Validate MADs sent by userspace clients for spec compliance with C13-18.1.1 (prevent duplicate requests and responses sent on the same port). Without this, RMPP transactions get aborted because of duplicate packets. This patch is similar to that provided by Jack Morgenstein. Signed-off-by: Sean Hefty <sean.hefty@intel.com> Signed-off-by: Michael S. Tsirkin <mst@mellanox.co.il> Signed-off-by: Jack Morgenstein <jackm@mellanox.co.il> Signed-off-by: Roland Dreier <rolandd@cisco.com>
author: Sean Hefty <sean.hefty@intel.com> 2006-07-20 04:25:50 -0400
committer: Roland Dreier <rolandd@cisco.com> 2006-07-24 12:18:07 -0400
commit: 2527e681fd4fd4231c2e04f09d7b04d3cab8eefe (patch)
tree: c9c4fe05d04bcad941505f9e8d1c3903d9501f6b /drivers/infiniband/core/user_mad.c
parent: 16c59419a09f0140a07a1828d6a45656265e07c7 (diff)

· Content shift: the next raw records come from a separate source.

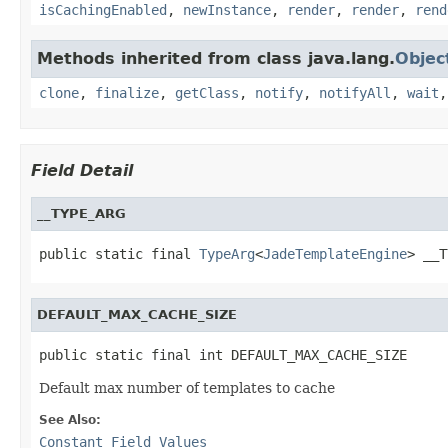
isCachingEnabled
,
newInstance
,
render
,
render
,
rend
Methods inherited from class java.lang.
Objec
clone
,
finalize
,
getClass
,
notify
,
notifyAll
,
wait
Field Detail
__TYPE_ARG
public static final 
TypeArg
<
JadeTemplateEngine
> __T
DEFAULT_MAX_CACHE_SIZE
public static final int DEFAULT_MAX_CACHE_SIZE
Default max number of templates to cache
See Also:
Constant Field Values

1 files changed, 76 insertions, 11 deletions
diff --git a/drivers/infiniband/core/user_mad.c b/drivers/infiniband/core/user_mad.c
index afe70a549c2f..1273f8807e84 100644
--- a/drivers/infiniband/core/user_mad.c
+++ b/drivers/infiniband/core/user_mad.c
@@ -112,8 +112,10 @@ struct ib_umad_device {
 struct ib_umad_file {
        struct ib_umad_port    *port;
        struct list_head        recv_list;
+        struct list_head        send_list;
        struct list_head        port_list;
        spinlock_t              recv_lock;
+        spinlock_t              send_lock;
        wait_queue_head_t       recv_wait;
        struct ib_mad_agent    *agent[IB_UMAD_MAX_AGENTS];
        int                     agents_dead;
@@ -177,12 +179,21 @@ static int queue_packet(struct ib_umad_file *file,
        return ret;
 }
+static void dequeue_send(struct ib_umad_file *file,
+                         struct ib_umad_packet *packet)
+ {
+        spin_lock_irq(&file->send_lock);
+        list_del(&packet->list);
+        spin_unlock_irq(&file->send_lock);
+ }
 static void send_handler(struct ib_mad_agent *agent,
                         struct ib_mad_send_wc *send_wc)
 {
        struct ib_umad_file *file = agent->context;
        struct ib_umad_packet *packet = send_wc->send_buf->context[0];
+        dequeue_send(file, packet);
        ib_destroy_ah(packet->msg->ah);
        ib_free_send_mad(packet->msg);
@@ -370,6 +381,51 @@ static int copy_rmpp_mad(struct ib_mad_send_buf *msg, const char __user *buf)
        return 0;
 }
+static int same_destination(struct ib_user_mad_hdr *hdr1,
+                            struct ib_user_mad_hdr *hdr2)
+{
+        if (!hdr1->grh_present && !hdr2->grh_present)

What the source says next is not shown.